June 28, 2016 3 Comments
Just concluded a Full Day Event on Performance in Chandigarh for the North India Chapter of “All India Oracle User Group”. As committed in my earlier user group update blog, I thought for the benefit of the readers, posting the technical details on Optimizer, especially histograms, would help. Another reason, this is important is these sessions are attended by Developer communities as well and grasping everything in one session is very difficult. writeup will help them understand this critical piece.
I usually blog on real life challenges. The motivation behind this blog as well is an issue that I was working on and the fix that I applied to resolve it. This will be discussed at a relevant time and in a relevant part of this series.
I will publish a 4 part series, starting with the basics of Optimizer, the formulaes and then few examples with its various calculations. The series will be divided into 4 parts, such as :
- Optimizer Basics & Calculations
- Cardinality – Actuals v/s Assumed
- Histograms – Frequency & Height Balanced
- 12c Enhancements – Hybrid and TopN Frequency Histograms
In the context of the Optimizer, the two terminologies commonly used are SELECTIVITY and CARDINALITY.
SELECTVITY :It is measured as a percentage of rows that would be returned from or filtered out of a row set. Thus the Selectivity of a predicate indicates how many rows pass a predicate test. Selectivity ranges from 0.0 to 1.0. A Selectivity of 0.0 means no rows are selected from a row set, whereas a selectivity of 1.0 means all the rows are selected. A predicate become more Selective as the values approaches 0.0 and less selective if it approaches 1.0. It drives the Access Path for example, tablescan or an Index Scan. With No Histograms, Selectivity for a column is computed as 1/NUM_DISTINCT or DENSITY.

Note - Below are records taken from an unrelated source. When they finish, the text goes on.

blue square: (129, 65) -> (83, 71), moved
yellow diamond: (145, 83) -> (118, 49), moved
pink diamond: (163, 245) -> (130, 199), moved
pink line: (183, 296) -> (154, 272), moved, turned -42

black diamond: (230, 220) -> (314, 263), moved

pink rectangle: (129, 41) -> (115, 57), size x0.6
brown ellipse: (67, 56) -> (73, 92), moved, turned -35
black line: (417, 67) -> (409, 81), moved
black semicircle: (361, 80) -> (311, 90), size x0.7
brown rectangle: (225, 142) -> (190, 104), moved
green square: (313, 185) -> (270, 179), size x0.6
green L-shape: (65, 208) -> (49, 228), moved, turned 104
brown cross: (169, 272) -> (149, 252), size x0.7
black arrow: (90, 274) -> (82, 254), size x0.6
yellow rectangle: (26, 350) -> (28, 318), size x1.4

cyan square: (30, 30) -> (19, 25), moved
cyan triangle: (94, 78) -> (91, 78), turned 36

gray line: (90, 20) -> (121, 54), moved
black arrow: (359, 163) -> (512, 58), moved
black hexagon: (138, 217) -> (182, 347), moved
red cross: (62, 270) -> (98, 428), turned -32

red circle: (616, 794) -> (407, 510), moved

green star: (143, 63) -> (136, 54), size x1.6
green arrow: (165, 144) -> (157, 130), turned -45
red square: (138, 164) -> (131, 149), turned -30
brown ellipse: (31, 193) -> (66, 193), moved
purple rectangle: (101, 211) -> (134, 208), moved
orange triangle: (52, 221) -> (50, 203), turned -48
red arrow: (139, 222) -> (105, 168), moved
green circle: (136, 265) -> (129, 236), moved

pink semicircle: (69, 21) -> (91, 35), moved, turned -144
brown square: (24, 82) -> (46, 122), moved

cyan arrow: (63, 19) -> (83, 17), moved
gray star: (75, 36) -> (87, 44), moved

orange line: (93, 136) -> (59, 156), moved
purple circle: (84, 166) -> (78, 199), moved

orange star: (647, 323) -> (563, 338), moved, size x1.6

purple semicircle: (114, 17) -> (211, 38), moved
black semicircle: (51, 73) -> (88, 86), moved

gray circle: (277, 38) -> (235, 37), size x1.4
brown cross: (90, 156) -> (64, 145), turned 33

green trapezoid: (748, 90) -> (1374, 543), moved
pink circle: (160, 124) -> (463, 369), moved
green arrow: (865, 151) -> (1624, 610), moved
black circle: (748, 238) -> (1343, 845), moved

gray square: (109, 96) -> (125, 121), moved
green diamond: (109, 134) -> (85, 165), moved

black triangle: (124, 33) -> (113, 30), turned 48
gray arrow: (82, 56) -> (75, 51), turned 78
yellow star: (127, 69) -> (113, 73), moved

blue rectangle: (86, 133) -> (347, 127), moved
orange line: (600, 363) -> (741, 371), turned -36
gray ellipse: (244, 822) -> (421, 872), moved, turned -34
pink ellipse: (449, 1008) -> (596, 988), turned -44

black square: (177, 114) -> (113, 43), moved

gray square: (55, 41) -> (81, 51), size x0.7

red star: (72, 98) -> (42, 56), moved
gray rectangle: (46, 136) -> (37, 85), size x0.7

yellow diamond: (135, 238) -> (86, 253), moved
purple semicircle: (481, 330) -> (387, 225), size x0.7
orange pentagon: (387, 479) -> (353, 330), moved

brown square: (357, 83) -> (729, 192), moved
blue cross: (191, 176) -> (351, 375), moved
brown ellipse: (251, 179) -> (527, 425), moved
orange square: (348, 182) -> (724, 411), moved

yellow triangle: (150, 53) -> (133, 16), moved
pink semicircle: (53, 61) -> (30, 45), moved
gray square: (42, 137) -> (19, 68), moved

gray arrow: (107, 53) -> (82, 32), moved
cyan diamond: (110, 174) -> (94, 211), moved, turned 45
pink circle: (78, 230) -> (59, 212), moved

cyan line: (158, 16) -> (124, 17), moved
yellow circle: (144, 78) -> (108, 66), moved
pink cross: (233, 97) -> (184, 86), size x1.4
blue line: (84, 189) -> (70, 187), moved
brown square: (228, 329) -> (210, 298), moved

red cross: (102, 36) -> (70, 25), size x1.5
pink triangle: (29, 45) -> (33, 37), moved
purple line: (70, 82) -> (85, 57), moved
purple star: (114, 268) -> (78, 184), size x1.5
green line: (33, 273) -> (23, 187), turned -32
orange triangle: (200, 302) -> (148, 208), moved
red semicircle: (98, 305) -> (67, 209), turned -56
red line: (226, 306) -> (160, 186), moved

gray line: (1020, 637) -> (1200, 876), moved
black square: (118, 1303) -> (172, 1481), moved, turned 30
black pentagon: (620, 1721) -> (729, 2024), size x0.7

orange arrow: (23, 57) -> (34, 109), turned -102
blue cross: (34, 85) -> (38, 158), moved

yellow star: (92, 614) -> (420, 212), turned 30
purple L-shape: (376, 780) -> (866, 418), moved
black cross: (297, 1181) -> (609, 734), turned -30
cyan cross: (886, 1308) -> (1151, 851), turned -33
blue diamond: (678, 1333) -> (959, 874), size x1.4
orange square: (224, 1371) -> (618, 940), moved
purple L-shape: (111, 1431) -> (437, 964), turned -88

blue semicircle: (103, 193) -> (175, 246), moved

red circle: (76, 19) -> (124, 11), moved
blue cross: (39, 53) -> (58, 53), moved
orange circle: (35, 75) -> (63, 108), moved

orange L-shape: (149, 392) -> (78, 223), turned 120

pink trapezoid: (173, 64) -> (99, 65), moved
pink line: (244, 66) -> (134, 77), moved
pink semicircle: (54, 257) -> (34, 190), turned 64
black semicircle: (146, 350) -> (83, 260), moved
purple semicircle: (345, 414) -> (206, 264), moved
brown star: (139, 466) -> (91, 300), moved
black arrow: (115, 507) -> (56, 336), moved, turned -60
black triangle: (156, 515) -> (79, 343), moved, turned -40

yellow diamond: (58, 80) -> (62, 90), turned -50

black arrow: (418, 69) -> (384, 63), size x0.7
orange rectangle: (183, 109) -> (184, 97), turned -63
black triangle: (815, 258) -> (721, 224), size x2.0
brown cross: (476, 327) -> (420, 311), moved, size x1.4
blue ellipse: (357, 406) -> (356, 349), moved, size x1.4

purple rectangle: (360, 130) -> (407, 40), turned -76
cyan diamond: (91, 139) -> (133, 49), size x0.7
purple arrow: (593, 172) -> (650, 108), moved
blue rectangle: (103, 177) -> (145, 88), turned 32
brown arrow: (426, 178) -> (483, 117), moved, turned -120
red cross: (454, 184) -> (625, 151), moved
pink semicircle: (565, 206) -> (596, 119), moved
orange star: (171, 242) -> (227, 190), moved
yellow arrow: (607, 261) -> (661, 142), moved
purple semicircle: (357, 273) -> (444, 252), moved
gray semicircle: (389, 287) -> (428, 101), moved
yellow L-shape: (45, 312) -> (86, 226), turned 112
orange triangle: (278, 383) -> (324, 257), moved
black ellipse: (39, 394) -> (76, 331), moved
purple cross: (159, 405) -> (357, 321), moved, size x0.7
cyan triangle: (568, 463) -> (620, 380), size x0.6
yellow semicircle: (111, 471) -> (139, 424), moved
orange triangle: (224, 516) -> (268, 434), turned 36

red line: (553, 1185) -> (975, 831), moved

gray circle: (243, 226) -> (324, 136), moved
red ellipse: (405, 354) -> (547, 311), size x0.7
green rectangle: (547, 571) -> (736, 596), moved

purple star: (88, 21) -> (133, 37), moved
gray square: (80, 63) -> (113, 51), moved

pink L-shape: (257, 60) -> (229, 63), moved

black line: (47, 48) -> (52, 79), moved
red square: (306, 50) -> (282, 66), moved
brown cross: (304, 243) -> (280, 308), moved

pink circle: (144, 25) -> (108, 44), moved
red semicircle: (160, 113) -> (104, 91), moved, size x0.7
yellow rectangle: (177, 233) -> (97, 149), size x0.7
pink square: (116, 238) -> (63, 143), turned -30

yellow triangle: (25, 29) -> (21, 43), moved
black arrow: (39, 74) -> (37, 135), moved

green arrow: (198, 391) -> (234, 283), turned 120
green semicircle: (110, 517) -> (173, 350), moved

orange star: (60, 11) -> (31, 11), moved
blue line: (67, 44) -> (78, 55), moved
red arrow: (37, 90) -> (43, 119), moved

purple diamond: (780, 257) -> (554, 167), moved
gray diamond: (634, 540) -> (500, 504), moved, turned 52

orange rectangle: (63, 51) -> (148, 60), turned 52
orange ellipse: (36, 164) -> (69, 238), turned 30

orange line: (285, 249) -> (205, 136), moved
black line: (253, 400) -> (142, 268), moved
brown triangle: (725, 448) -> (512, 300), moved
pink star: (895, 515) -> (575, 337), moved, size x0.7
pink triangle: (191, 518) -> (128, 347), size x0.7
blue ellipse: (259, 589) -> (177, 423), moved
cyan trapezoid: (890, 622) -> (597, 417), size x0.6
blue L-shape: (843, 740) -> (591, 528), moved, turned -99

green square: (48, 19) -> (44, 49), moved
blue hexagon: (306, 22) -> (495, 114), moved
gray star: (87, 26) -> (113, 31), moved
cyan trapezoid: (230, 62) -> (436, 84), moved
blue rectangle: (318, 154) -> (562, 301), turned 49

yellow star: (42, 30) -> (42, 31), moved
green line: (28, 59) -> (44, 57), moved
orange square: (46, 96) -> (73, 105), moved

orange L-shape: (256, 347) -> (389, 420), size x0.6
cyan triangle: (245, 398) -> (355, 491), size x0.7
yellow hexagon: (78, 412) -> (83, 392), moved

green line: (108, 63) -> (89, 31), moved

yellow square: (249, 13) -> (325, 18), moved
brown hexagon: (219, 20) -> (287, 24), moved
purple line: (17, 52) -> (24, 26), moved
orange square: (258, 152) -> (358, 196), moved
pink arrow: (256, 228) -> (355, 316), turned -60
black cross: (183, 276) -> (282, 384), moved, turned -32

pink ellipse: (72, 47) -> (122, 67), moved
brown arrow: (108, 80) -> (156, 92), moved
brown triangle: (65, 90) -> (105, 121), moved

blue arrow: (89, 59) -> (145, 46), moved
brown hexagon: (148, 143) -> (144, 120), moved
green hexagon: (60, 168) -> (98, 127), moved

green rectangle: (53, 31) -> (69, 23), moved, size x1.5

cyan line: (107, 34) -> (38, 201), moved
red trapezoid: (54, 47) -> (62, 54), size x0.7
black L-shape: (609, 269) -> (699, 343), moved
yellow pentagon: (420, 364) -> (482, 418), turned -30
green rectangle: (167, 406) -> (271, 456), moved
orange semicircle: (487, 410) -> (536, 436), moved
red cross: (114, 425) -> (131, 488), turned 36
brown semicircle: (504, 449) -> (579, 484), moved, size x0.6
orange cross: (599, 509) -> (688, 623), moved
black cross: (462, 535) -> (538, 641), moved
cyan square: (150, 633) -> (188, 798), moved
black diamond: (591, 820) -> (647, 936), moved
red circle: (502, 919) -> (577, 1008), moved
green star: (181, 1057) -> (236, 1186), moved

CARDINALITY :Cardinality is the estimated number of rows returned by each operation in an Execution Plan. The Optimizer determines cardinality for each operation based on complex set of formulas that use both, the table and column level statistics or dynamic statistics. Cardinality estimates must be as accurate as possible because they influence all aspects of an execution plan. Cardinality is important when the Optimizer determines the cost of a Join. For example, in a Nested Loop Join between an EMP and DEPT table, the number of rows returned by EMP table determines how often the DEPT table will be probed. Cardinality drives the Access Order.
Just to simplify, for a Gender column with M & F (2 Distinct Values), the selectivity will be 1/2 or 0.5. If this table has around 100 rows, then the Cardinality will be Selectivity X Num_Rows, which is 0.5 x 100 = 50.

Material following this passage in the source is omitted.